• Exercise details: Once the line containing "страшно столкнуться с" is found in the records below, return it and each following line exactly, up to and including the line containing "обзор YA62.RU", and nothing else.

Collected data:
***
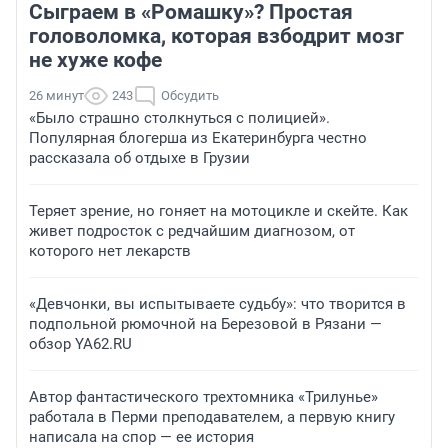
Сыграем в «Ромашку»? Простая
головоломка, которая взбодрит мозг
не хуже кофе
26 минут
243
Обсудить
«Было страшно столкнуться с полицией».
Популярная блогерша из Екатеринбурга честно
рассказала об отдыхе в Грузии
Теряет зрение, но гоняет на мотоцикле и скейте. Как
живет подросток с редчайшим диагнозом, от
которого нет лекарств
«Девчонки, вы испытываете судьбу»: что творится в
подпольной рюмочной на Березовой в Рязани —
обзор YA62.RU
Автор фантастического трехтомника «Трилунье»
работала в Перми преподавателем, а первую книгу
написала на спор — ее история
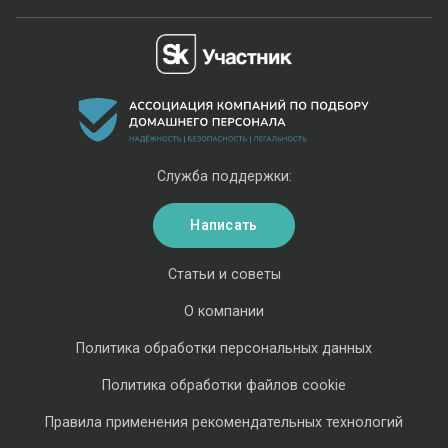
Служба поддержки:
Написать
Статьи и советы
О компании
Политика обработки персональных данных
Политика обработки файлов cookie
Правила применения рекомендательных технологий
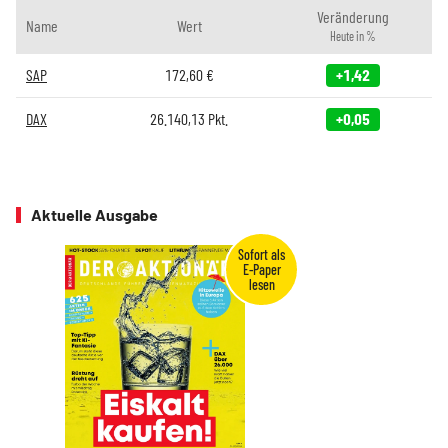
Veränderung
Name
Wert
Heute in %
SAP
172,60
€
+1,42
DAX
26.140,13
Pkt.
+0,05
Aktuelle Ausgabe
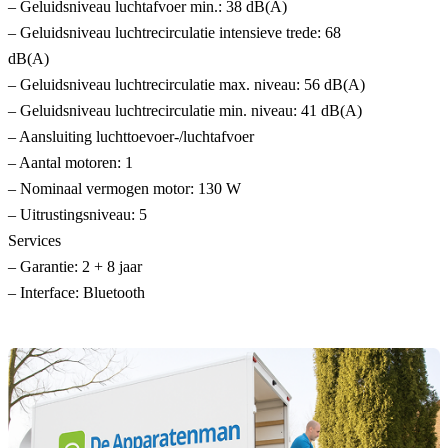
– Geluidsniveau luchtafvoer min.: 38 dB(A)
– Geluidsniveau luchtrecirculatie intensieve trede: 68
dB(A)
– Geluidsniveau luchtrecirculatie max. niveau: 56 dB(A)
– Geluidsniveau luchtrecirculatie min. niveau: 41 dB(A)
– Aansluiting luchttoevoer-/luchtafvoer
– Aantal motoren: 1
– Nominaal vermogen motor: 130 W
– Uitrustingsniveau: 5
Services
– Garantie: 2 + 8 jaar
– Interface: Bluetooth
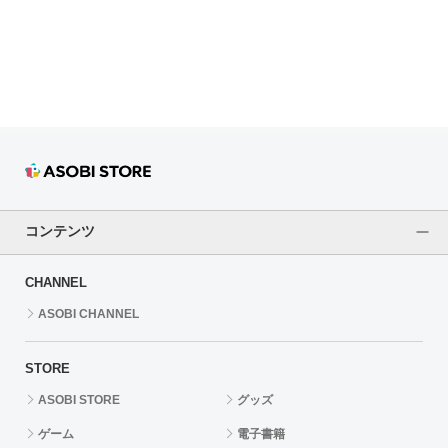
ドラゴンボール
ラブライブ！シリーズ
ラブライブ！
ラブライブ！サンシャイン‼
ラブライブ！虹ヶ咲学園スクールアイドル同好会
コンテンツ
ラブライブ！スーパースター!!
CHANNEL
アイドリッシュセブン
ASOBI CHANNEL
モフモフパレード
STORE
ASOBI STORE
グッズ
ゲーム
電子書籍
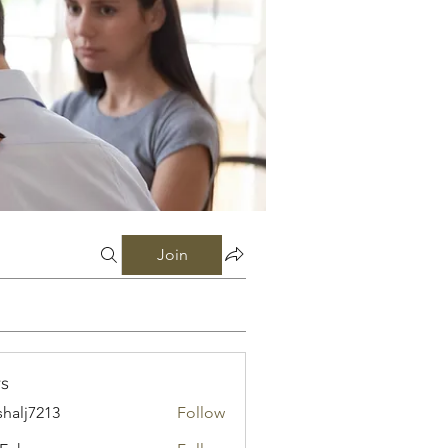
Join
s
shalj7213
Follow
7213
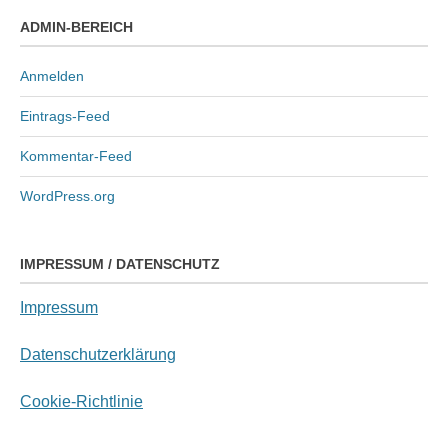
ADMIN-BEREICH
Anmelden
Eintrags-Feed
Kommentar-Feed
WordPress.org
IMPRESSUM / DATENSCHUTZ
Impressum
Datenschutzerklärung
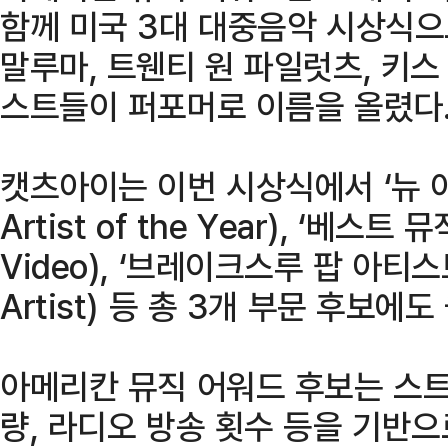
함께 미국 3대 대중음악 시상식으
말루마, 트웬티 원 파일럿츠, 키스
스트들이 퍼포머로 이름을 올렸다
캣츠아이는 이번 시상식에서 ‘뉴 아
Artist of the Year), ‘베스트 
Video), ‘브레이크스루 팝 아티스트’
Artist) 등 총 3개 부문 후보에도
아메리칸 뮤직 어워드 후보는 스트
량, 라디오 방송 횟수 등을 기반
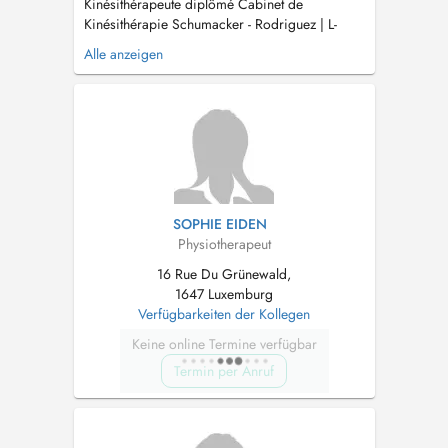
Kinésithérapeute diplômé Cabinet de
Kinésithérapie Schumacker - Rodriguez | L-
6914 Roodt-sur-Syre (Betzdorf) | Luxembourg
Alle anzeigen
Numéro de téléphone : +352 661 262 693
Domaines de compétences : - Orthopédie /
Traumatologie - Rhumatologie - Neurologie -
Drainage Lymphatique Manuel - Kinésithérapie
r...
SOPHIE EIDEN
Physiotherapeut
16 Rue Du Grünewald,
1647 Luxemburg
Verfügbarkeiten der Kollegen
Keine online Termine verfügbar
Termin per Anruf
***
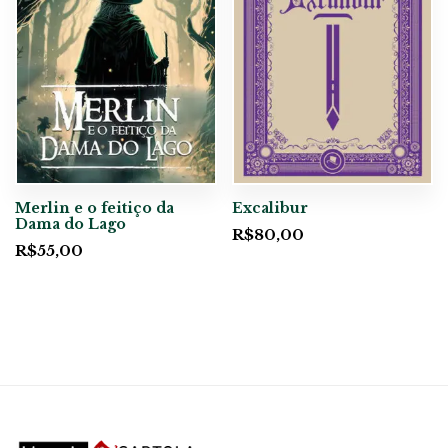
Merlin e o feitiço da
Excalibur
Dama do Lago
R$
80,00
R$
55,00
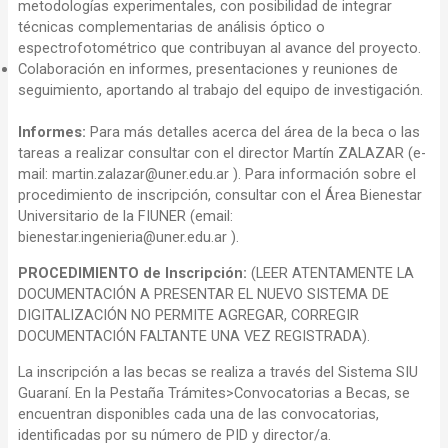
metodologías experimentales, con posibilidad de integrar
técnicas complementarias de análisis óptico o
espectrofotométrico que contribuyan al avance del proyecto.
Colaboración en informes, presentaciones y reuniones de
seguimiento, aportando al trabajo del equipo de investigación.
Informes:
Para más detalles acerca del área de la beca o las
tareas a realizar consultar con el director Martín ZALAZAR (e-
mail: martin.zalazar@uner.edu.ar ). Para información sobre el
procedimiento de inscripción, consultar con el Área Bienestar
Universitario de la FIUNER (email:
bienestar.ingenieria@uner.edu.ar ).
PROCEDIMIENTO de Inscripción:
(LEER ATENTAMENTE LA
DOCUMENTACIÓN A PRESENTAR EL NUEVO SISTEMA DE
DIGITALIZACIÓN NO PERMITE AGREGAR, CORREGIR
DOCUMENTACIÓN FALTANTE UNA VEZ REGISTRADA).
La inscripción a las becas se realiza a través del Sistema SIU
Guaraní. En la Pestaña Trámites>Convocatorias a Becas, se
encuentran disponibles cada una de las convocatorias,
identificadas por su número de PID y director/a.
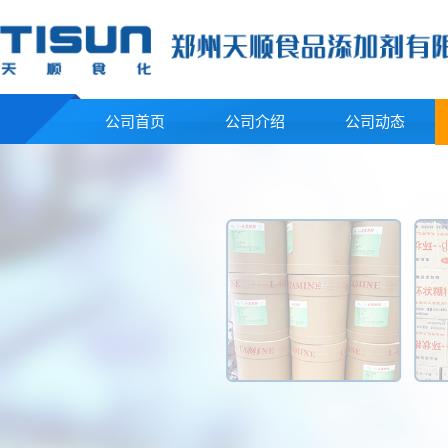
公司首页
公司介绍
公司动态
***
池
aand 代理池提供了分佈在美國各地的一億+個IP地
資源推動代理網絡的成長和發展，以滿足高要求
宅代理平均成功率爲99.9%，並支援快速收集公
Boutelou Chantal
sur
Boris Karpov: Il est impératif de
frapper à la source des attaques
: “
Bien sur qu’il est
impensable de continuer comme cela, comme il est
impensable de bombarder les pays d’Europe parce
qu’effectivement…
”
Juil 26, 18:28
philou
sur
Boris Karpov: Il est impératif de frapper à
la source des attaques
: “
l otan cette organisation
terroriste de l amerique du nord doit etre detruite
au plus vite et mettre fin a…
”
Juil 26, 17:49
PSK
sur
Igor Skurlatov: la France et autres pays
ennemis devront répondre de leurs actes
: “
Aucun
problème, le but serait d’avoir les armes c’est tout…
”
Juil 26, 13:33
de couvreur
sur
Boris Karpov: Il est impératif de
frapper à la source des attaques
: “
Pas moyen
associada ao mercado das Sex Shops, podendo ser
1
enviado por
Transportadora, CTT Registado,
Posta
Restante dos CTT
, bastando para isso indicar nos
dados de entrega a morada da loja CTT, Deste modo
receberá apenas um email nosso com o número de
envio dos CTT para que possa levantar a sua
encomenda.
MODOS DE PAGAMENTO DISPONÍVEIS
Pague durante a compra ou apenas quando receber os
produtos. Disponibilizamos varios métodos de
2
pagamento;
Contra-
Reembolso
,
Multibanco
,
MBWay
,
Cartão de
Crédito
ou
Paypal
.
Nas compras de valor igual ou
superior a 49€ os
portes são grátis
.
***
• Result:
«Было страшно столкнуться с полицией».
Популярная блогерша из Екатеринбурга честно
рассказала об отдыхе в Грузии
Теряет зрение, но гоняет на мотоцикле и скейте. Как
живет подросток с редчайшим диагнозом, от
которого нет лекарств
«Девчонки, вы испытываете судьбу»: что творится в
подпольной рюмочной на Березовой в Рязани —
обзор YA62.RU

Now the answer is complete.